Are you doing the math yet? Passion = Productivity = Happiness = Success. If you work in your area of passion, and you work with clients who feed the passion, you can only be successful and happy.
If you truly want to grow your business and enjoy your work, you would do well to limit your work to those clients who feed your passion. It may be time to drop the duds. Eventually, you will get frustrated, limit your service to them, or get short with them. If you’re trying to please clients who are not your target market, or who don’t truly value your service, they will eventually become unhappy with you and fire you anyway. It is far better to be proactive with your less-than-festive client relationships. Here’s what I suggest:
Make a list of your favorite clients. I don’t mean just financially speaking, but that’s an important part, so let’s get that out of the way. Analyze the profitability of the relationship – those who pay the most are not necessarily the most profitable – sometimes they end up costing you money depending on the time, energy and resources they demand. Make a list of the best clients you have now, and write down why you identify them as your best. Write down if the issue is financial, friendly, inspiring you to do your best work, refers others to you, make you more inventive, a joy to work with, etc. Now make a list of your least favorite clients and their traits and characteristics that earn them a spot on that list.
Can any of the negative clients be coached into becoming a better client? If not, can you afford to tell them that you can no longer service them? You’re not going to like this – but I would argue that you cannot afford to keep them. It’s time to refer them out to someone else with whom they may be a better fit. If you take the time and energy now wasted on your worst clients, and invested it in marketing yourself to your ideal target audience (prospects with traits similar to your best clients), you will greatly improve your cash flow, your energy, your productivity and live a longer, more fulfilling and happier life.

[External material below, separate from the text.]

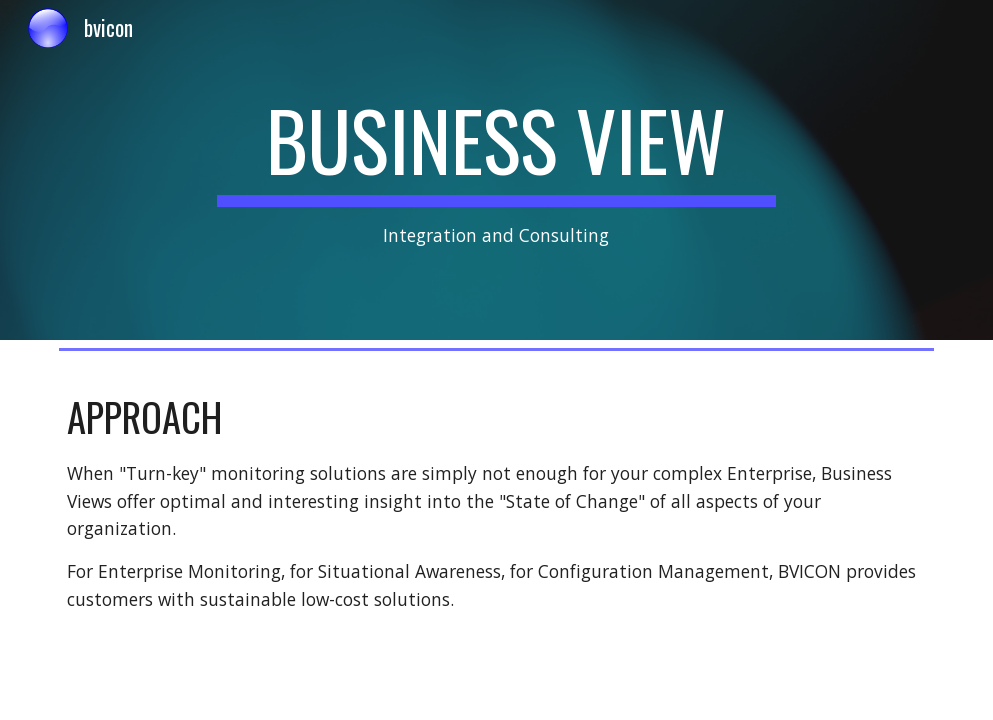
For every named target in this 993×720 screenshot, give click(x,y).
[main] (497, 170)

At this point, most of you are in one of two camps. One, you argue that this is easy for me to say, but reality requires you to “suck it up” and stick with the dud clients. Or, perhaps you believe me, but you’re panicking over the thought of losing revenue. There is a caveat. If you’re going to make your life enjoyable and make more money, you’ll need a good plan to find the replacement client who will pay you more to do better work. More important than the good plan however, is to create the room in your life for the better clients in the first place, and to create the desperate need in your gut to go get the new clients, so you can stop taking the lazy, unfulfilling path of least resistance you’ve been stuck on. It’s scary, lonely and difficult; why do you think everyone isn’t wildly successful and happy?